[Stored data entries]
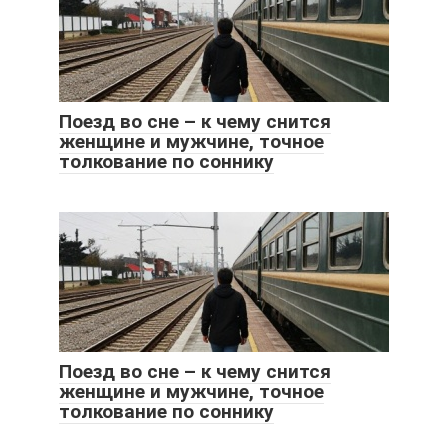
Поезд во сне – к чему снится
женщине и мужчине, точное
толкование по соннику
Поезд во сне – к чему снится
женщине и мужчине, точное
толкование по соннику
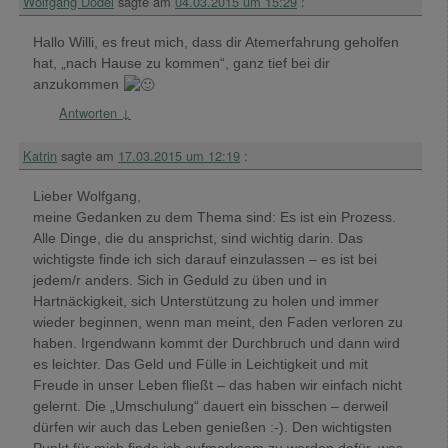
Wolfgang Dodel
sagte am
04.03.2015 um 15:29
:
Hallo Willi, es freut mich, dass dir Atemerfahrung geholfen
hat, „nach Hause zu kommen“, ganz tief bei dir
anzukommen
Antworten
↓
Katrin
sagte am
17.03.2015 um 12:19
:
Lieber Wolfgang,
meine Gedanken zu dem Thema sind: Es ist ein Prozess.
Alle Dinge, die du ansprichst, sind wichtig darin. Das
wichtigste finde ich sich darauf einzulassen – es ist bei
jedem/r anders. Sich in Geduld zu üben und in
Hartnäckigkeit, sich Unterstützung zu holen und immer
wieder beginnen, wenn man meint, den Faden verloren zu
haben. Irgendwann kommt der Durchbruch und dann wird
es leichter. Das Geld und Fülle in Leichtigkeit und mit
Freude in unser Leben fließt – das haben wir einfach nicht
gelernt. Die „Umschulung“ dauert ein bisschen – derweil
dürfen wir auch das Leben genießen :-). Den wichtigsten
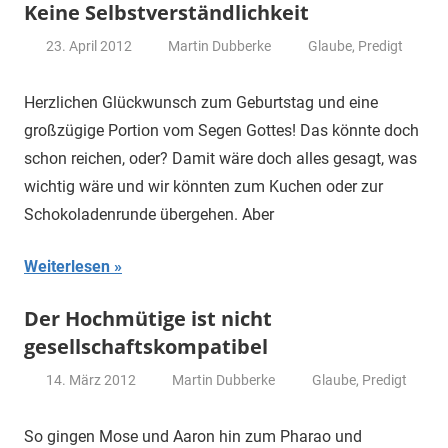
Keine Selbstverständlichkeit
23. April 2012
Martin Dubberke
Glaube
,
Predigt
Herzlichen Glückwunsch zum Geburtstag und eine
großzügige Portion vom Segen Gottes! Das könnte doch
schon reichen, oder? Damit wäre doch alles gesagt, was
wichtig wäre und wir könnten zum Kuchen oder zur
Schokoladenrunde übergehen. Aber
Weiterlesen
Der Hochmütige ist nicht
gesellschaftskompatibel
14. März 2012
Martin Dubberke
Glaube
,
Predigt
So gingen Mose und Aaron hin zum Pharao und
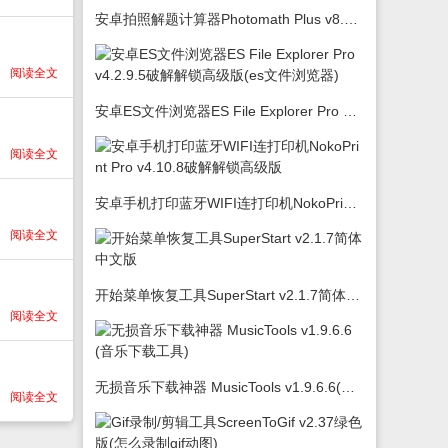
安卓拍照解题计算器Photomath Plus v8.5.0
阅读全文
安卓ES文件浏览器ES File Explorer Pro v4.2.9.5破解解锁高级版(es文件浏览器)
阅读全文
安卓手机打印蓝牙WIFI连打印机NokoPrint Pro v4.10.8破解解锁高级版
阅读全文
开始菜单恢复工具SuperStart v2.1.7简体中文版
阅读全文
无损音乐下载神器 MusicTools v1.9.6.6(音乐下载工具)
阅读全文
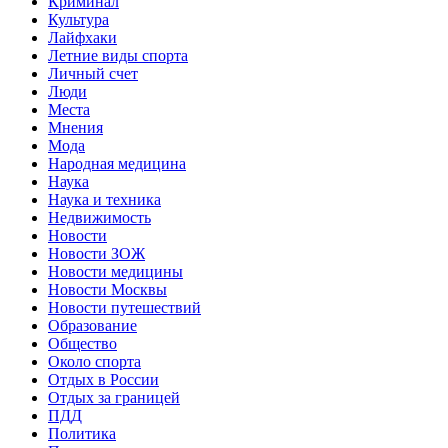
Криминал
Культура
Лайфхаки
Летние виды спорта
Личный счет
Люди
Места
Мнения
Мода
Народная медицина
Наука
Наука и техника
Недвижимость
Новости
Новости ЗОЖ
Новости медицины
Новости Москвы
Новости путешествий
Образование
Общество
Около спорта
Отдых в России
Отдых за границей
ПДД
Политика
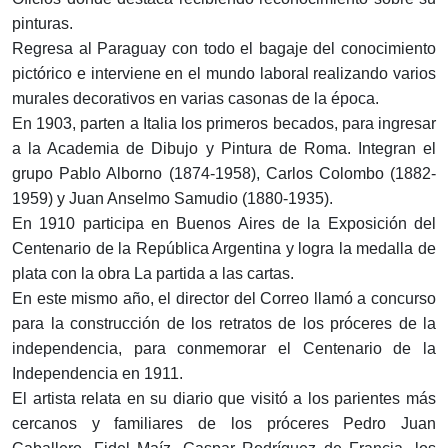
pinturas.
Regresa al Paraguay con todo el bagaje del conocimiento
pictórico e interviene en el mundo laboral realizando varios
murales decorativos en varias casonas de la época.
En 1903, parten a Italia los primeros becados, para ingresar
a la Academia de Dibujo y Pintura de Roma. Integran el
grupo Pablo Alborno (1874-1958), Carlos Colombo (1882-
1959) y Juan Anselmo Samudio (1880-1935).
En 1910 participa en Buenos Aires de la Exposición del
Centenario de la República Argentina y logra la medalla de
plata con la obra La partida a las cartas.
En este mismo año, el director del Correo llamó a concurso
para la construcción de los retratos de los próceres de la
independencia, para conmemorar el Centenario de la
Independencia en 1911.
El artista relata en su diario que visitó a los parientes más
cercanos y familiares de los próceres Pedro Juan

What needs to be done -
Please count the lines in the records that contain "nicht" and reply with the count alone.

Your response -
2